Thursday, April 2, 2009

Personal sustainability? Time for a victory garden

It's April, the dogwoods are in bloom, so are the azaleas here in Georgia and I'm figuring out what to do about my garden.

Why? Groceries can be expensive and if not careful, can be a budget buster especially in these days of cut-backs and reductions. So this posting is about personal dirty footprint where 'dirty' is a good thing (garden --> dirt, get it?) . It's also about personal sustainability and in times like these, the more personal sustainability that we have the better off (financially) we are.

Notice that I am tying sustainability to $ savings. Aiming for sustainability whether from an industrial, retail or personal level should run hand-in-hand with cost savings. I am not so open minded about sustainability that I let my brains fall out. If done properly (and with some creativity I might add), sustainability IS cost saving.

Gardening example of $$ saving sustainability
Swap seeds with friends

Buy organic seeds from boutique retailer
(I have yet to hear a viable reason for a non-certified gardener to spend the extra money for organic seeds)

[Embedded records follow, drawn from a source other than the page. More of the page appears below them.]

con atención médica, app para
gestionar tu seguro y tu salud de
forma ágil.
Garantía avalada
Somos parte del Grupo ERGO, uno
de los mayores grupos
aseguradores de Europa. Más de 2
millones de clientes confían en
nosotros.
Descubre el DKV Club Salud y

Find a horse stable and ask to take a few loads of manure off their hands (and compost it) or find a local composter who sells bulk compost. Or if you want a small garden beg some good dirt from a friend with a garden. The nice barista at the coffee bar in my old office would give me her days worth of coffee grounds last year. Works great in the garden and kept it out of the landfill.

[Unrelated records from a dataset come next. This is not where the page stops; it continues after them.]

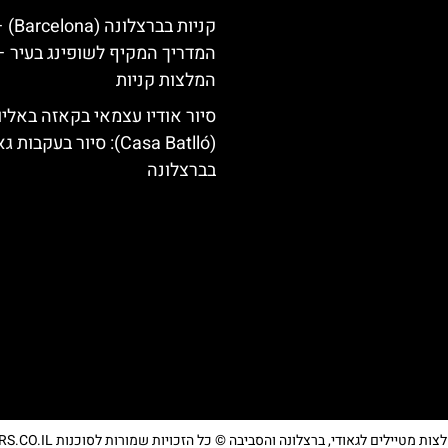
קניות בברצלונה (na
המדריך המקיף לשופינג בעיר –
המלצות קניות
סיור אודיו עצמאי בקאזה באליו
(Casa Batlló): סיור בעקבות 
בברצלונה
מטיילים לגאודי, ברצלונה והסביבה © כל הזכויות שמורות לסוכנות TRAVELERS.CO.IL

Buy bags of compost from the local big box.

Plant your upside down tomato's in those 5 gal buckets folks are happy to give away. Drill hole in the bottom for the plant. Takes up no space on a sunny patio or (if you have one) clothes line posts.

Buy those 'as seen on TV' upside down tomato plant hangers

Yes (here's my favorite)
Grab those cold-cut party trays, you know the ones, black plastic bottom, clear plastic top that inevitably show up at luncheon meetings at the office (or the broiled chicken containers from Costco--eat the chicken first). Use those as seed starter green houses.

Buy the same concept from the garden center of your local big box.

I think you get the idea. A little creativity goes a long way.

Oh, and if you don't have room for a garden, some companies are allowing employees to start community gardens at their sites as an employee perk. Worth asking about. Some communities have community garden space available.

Imagine if everyone planted a garden, whether big or small, instead of relying on someone else like the fast food take-out at your not-so-local mall. Local food, reduced transportation costs, fresh air and exercise, and that little-used term these days, self-reliance.

A footprint in the dirt instead of a dirty footprint. Sweet!